Within a month after she cut out 5HE, the woman’s liver enzymes returned to normal. You have to wonder though, What is it about 5HE that caused the problem? Of course, she should never have chugged those 10 bottles a day, far more than the suggested maximum dose, but many people think that if a product is sold over the counter, it must be benign, which isn’t always true. Much of what happens depends on how much and how often you use a product. For example, if the woman had drunk 10 bottles of 5HE in a row, she would likely have experienced the toxic effects of caffeine, which can include anxiety, insomnia, headaches, restlessness and heart rhythm disturbances. She might even have died from a rapid intake of that much.
The physicians who wrote the case study think that the culprit was the B-complex vitamin niacin contained in 5HE. Most cases of niacin toxicity occur with doses of 1,000 milligrams or more, although smaller amounts can produce a “niacin flush,” manifested by a burning and itching sensation in the skin. The total amount of niacin that the woman got in the 5HE was only 300 milligrams. In most people that would cause no problems other than an annoying niacin flush. Yet the doctors think that it caused the woman’s hepatitis, which suggests that she had a sensitivity to niacin that most other people don’t have. That assumes, of course, that their theory is correct.

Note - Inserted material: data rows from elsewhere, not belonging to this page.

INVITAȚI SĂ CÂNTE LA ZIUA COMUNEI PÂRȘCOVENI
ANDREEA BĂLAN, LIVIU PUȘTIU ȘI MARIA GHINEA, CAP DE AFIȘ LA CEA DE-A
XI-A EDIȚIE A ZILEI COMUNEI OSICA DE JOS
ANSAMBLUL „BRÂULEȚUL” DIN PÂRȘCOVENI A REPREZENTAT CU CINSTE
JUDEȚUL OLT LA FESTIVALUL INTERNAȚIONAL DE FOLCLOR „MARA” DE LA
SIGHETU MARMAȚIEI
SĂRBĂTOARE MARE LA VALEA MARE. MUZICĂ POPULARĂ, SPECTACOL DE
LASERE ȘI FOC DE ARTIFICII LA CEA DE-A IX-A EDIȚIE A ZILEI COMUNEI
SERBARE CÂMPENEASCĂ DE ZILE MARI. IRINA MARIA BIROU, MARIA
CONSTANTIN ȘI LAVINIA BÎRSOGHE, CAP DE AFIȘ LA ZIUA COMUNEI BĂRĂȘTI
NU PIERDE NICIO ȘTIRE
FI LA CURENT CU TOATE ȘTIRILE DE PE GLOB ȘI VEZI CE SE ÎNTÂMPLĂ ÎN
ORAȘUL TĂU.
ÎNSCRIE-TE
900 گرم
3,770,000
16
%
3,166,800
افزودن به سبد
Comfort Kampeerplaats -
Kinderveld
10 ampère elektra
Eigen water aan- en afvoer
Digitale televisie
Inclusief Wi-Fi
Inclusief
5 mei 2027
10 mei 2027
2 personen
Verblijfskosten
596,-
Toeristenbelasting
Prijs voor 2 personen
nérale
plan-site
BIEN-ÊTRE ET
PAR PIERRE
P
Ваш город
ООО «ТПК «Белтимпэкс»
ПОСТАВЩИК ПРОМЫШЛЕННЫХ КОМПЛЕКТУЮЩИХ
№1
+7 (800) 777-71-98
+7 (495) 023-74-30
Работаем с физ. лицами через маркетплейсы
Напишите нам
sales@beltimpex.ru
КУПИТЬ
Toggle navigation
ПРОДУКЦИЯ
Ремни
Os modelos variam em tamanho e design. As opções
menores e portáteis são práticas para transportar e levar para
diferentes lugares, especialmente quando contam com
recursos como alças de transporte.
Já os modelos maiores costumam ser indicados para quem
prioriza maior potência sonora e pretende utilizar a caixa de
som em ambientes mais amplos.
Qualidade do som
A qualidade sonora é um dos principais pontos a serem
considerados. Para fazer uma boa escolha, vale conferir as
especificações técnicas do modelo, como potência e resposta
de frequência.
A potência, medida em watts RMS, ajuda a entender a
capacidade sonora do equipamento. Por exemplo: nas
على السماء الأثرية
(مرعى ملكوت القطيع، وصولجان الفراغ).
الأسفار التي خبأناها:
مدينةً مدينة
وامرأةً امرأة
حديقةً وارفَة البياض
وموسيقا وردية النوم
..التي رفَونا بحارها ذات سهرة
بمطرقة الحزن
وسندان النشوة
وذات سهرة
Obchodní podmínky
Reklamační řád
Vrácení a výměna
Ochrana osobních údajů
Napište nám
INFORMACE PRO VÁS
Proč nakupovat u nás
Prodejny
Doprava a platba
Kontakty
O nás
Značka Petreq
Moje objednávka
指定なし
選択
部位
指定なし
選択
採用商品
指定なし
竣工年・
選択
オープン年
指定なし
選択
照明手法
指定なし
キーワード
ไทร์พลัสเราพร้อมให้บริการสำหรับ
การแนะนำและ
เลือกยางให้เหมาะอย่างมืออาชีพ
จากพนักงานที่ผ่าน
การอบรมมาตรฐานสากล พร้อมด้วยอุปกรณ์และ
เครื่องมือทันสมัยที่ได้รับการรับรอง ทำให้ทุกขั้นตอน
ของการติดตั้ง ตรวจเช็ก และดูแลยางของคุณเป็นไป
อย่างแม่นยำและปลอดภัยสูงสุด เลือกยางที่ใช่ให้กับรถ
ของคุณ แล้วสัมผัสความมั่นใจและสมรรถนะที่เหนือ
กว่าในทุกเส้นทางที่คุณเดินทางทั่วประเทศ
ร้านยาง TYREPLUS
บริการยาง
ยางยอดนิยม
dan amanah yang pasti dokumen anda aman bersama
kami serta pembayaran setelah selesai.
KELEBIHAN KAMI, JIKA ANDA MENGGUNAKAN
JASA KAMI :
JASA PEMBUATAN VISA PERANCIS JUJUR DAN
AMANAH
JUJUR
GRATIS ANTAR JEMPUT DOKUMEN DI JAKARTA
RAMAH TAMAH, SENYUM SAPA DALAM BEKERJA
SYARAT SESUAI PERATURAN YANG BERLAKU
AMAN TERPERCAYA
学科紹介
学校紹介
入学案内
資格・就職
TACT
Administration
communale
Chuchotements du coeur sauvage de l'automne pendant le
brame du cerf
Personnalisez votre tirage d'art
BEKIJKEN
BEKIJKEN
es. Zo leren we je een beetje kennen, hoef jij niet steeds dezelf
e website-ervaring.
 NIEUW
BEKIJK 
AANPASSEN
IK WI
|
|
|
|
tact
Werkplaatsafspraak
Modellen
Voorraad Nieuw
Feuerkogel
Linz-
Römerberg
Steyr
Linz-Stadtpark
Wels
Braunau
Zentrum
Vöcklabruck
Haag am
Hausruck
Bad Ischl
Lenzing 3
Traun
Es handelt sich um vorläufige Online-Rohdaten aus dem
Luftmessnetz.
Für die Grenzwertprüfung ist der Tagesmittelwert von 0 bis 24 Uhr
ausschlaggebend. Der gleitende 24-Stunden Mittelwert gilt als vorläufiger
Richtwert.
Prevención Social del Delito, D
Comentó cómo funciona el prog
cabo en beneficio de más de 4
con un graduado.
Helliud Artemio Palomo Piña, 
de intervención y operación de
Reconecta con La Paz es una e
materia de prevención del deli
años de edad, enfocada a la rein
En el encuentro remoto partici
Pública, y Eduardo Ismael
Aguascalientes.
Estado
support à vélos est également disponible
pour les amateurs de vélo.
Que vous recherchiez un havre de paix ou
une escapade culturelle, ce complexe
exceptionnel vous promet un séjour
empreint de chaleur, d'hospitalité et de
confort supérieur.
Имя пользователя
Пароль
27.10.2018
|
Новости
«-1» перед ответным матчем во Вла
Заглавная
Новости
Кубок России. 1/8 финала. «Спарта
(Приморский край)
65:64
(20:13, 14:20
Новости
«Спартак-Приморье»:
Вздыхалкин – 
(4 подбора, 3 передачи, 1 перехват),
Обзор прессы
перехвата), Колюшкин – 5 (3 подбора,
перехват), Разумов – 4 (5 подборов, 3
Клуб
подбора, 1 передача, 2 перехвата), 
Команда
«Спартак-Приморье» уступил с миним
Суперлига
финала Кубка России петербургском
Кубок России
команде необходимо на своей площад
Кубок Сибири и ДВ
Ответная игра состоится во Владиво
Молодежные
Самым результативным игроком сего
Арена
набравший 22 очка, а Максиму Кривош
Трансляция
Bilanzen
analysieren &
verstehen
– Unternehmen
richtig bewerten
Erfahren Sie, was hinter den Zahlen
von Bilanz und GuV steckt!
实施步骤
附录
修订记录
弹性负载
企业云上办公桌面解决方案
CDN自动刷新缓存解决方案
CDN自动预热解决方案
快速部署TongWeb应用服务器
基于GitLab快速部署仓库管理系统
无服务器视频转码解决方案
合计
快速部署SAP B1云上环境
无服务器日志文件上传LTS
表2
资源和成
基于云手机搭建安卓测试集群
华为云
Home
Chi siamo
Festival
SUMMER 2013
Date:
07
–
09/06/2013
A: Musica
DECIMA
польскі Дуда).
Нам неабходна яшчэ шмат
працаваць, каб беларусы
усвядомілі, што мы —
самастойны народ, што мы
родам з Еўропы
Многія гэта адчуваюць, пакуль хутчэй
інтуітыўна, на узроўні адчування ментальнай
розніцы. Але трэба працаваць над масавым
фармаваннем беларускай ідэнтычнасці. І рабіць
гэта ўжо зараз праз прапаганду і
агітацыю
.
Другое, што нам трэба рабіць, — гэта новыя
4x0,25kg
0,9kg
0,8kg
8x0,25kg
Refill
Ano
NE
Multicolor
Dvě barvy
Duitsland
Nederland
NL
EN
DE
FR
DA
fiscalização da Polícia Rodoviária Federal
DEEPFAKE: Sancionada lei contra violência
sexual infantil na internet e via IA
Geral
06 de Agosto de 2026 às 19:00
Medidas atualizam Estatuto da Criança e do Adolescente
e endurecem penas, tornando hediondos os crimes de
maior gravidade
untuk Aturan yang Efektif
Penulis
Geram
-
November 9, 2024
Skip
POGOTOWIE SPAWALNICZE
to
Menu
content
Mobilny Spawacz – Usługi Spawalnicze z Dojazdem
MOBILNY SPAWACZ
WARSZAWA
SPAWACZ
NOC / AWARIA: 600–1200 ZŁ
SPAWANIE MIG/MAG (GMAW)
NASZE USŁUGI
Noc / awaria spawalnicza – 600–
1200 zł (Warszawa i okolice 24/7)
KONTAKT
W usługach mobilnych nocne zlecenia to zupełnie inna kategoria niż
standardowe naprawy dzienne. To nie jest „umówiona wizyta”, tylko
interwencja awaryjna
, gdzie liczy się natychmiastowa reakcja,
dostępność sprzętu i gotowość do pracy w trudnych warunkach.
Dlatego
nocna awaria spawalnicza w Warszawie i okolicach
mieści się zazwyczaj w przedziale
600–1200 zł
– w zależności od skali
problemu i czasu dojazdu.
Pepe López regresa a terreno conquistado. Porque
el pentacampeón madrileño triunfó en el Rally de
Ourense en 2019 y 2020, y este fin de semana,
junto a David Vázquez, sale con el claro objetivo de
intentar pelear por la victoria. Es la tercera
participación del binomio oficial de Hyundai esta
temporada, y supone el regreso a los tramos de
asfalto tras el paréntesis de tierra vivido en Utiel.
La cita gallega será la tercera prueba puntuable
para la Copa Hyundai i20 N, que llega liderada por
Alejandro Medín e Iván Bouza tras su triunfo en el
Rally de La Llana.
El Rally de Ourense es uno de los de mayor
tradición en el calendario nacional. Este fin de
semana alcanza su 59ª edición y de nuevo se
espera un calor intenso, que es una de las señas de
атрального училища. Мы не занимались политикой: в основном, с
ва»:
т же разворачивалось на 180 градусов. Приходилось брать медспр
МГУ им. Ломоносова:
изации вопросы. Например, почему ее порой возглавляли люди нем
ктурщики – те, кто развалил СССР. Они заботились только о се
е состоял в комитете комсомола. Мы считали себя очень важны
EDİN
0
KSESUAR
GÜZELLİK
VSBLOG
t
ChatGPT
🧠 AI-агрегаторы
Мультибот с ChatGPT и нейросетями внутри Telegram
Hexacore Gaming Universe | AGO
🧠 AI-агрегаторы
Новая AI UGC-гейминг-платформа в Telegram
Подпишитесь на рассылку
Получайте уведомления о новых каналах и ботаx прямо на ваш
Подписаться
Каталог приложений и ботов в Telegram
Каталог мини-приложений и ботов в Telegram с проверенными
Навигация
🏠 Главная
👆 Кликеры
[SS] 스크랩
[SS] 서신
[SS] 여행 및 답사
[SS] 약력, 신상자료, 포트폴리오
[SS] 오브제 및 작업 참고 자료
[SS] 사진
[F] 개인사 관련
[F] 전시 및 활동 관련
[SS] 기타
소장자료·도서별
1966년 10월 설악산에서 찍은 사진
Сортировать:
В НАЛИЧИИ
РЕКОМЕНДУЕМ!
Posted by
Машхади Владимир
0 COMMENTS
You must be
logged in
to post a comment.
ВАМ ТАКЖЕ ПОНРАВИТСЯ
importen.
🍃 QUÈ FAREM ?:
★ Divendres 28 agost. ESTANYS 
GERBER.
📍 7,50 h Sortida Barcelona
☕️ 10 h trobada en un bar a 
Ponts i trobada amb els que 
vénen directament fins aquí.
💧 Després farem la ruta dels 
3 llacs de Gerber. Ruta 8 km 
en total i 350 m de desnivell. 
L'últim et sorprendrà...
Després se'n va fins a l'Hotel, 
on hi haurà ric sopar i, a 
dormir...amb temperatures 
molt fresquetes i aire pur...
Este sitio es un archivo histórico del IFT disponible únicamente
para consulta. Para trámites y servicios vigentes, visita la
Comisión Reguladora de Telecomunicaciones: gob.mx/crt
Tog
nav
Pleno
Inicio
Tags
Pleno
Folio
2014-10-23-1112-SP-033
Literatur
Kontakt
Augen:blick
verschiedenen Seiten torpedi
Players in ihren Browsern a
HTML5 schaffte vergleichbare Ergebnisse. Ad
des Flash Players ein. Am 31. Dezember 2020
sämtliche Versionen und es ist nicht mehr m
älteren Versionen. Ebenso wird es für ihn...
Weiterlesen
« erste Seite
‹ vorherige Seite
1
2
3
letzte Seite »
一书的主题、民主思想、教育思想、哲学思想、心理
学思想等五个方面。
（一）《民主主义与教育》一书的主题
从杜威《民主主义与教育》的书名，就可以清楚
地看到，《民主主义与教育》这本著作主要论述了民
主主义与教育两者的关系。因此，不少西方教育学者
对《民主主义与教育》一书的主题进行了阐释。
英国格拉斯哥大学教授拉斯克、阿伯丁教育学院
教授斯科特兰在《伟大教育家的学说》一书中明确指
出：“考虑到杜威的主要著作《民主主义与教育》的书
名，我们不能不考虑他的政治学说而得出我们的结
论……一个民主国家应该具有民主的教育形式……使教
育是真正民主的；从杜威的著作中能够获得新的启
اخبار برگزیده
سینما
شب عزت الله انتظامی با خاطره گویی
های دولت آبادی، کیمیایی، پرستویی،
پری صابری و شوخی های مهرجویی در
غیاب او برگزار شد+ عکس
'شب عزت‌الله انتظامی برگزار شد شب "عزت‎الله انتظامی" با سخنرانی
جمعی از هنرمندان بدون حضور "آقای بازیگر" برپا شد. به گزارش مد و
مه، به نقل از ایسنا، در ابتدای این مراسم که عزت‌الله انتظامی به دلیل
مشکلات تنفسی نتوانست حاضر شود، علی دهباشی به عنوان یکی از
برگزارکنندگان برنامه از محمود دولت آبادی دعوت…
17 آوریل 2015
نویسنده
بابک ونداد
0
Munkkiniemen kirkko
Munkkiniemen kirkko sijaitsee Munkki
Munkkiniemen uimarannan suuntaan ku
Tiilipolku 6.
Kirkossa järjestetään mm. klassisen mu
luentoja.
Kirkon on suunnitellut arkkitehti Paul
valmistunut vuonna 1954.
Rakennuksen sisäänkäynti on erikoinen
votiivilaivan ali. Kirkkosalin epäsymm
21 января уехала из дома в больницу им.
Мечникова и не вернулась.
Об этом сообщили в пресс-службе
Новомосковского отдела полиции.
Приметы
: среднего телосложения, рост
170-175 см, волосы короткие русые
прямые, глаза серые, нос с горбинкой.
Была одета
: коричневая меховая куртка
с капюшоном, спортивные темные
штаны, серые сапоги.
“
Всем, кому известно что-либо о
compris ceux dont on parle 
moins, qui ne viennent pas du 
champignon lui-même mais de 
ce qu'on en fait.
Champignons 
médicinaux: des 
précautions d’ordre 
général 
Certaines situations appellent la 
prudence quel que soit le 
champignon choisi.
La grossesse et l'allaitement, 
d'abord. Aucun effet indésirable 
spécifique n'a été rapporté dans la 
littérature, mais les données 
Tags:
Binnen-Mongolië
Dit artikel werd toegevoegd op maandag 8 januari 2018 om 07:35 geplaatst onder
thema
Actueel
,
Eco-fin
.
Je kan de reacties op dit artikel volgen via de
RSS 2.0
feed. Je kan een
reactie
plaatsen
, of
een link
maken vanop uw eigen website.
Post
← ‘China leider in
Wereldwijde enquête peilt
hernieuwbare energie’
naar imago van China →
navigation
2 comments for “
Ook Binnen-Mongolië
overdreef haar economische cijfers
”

So what to deduce from all this information about energy drinks like 5HE? Save your money. The active ingredient affecting mental alertness is the caffeine, and you can get caffeine far more cheaply either by just drinking a few cups of coffee or taking a caffeine tablet or two. If you opt for the actual coffee, not only will you get a mental boost, but the polyphenol content of the java will also provide potent antioxidants that, among other features, help protect you against diabetes and cancer.
Editor’s note: Jerry Brainum has been an exercise and nutrition researcher and journalist for more than 25 years. He’s worked with pro bodybuilders as well as many Olympic and professional athletes. To get his new e-book, Natural Anabolics—Nutrients, Compounds and Supplements That Can Accelerate Muscle Growth Without Drugs, visit www.JerryBrainum.com. IM
1 Buckenmeyer, P., et al. (2011). Effect of 5-Hour Energy shot on cognitive function of college-aged individuals. Med Sci Sports Exerc. 43:644.
2 Vivekanaandarajah, A., et al. (2011). Acute hepatitis in a woman following excessive ingestion of an energy drink: a case report. J Med Case reports. 5:227.